Records from a collection

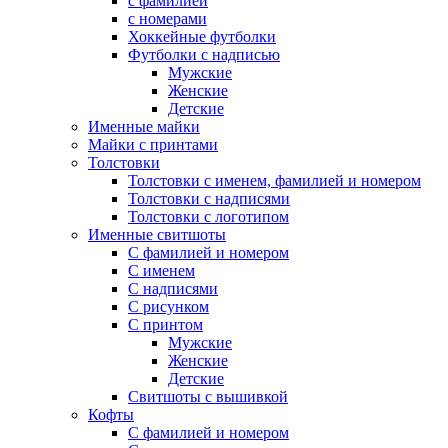
с фамилией
с номерами
Хоккейные футболки
Футболки с надписью
Мужские
Женские
Детские
Именные майки
Майки с принтами
Толстовки
Толстовки с именем, фамилией и номером
Толстовки с надписями
Толстовки с логотипом
Именные свитшоты
С фамилией и номером
С именем
С надписями
С рисунком
С принтом
Мужские
Женские
Детские
Свитшоты с вышивкой
Кофты
С фамилией и номером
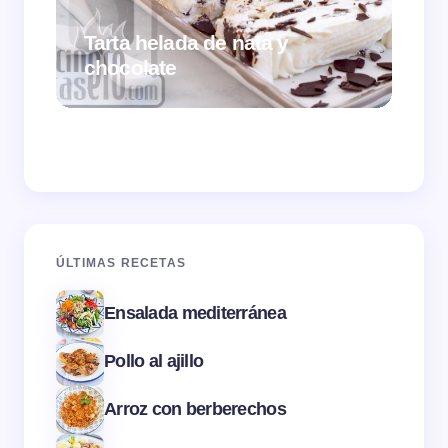
Tarta helada de nata y
chocolate
Cr
ÚLTIMAS RECETAS
Ensalada mediterránea
Pollo al ajillo
Arroz con berberechos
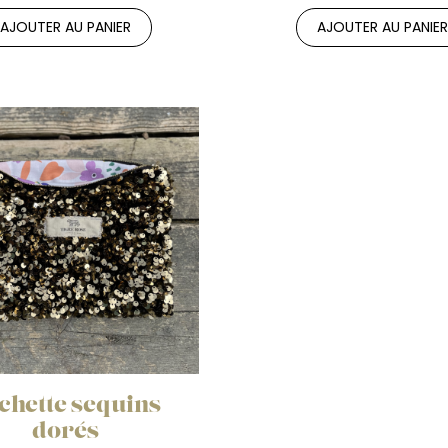
AJOUTER AU PANIER
AJOUTER AU PANIE
chette sequins
dorés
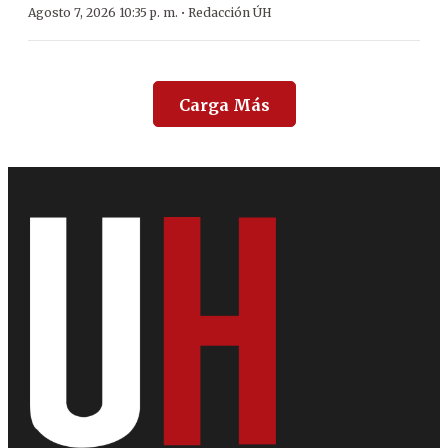
·
Agosto 7, 2026 10:35 p. m.
Redacción ÚH
Carga Más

Task statement: The reply should hold only the lines from the first line of the records above through the line containing "ÚLTIMAS RECETAS", copied exactly and without pictures.

Written solution:
с фамилией
с номерами
Хоккейные футболки
Футболки с надписью
Мужские
Женские
Детские
Именные майки
Майки с принтами
Толстовки
Толстовки с именем, фамилией и номером
Толстовки с надписями
Толстовки с логотипом
Именные свитшоты
С фамилией и номером
С именем
С надписями
С рисунком
С принтом
Мужские
Женские
Детские
Свитшоты с вышивкой
Кофты
С фамилией и номером
Tarta helada de nata y
chocolate
Cr
ÚLTIMAS RECETAS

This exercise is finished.